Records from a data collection
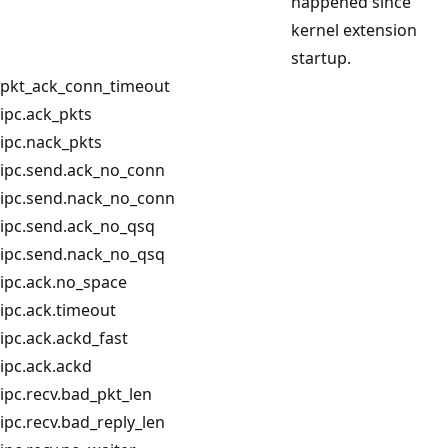
happened since
kernel extension
startup.
pkt_ack_conn_timeout
ipc.ack_pkts
ipc.nack_pkts
ipc.send.ack_no_conn
ipc.send.nack_no_conn
ipc.send.ack_no_qsq
ipc.send.nack_no_qsq
ipc.ack.no_space
ipc.ack.timeout
ipc.ack.ackd_fast
ipc.ack.ackd
ipc.recv.bad_pkt_len
ipc.recv.bad_reply_len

- [Assignment]:
The copy should match the records above exactly, except that pictures are dropped.

- [Answer area]:
happened since
kernel extension
startup.
pkt_ack_conn_timeout
ipc.ack_pkts
ipc.nack_pkts
ipc.send.ack_no_conn
ipc.send.nack_no_conn
ipc.send.ack_no_qsq
ipc.send.nack_no_qsq
ipc.ack.no_space
ipc.ack.timeout
ipc.ack.ackd_fast
ipc.ack.ackd
ipc.recv.bad_pkt_len
ipc.recv.bad_reply_len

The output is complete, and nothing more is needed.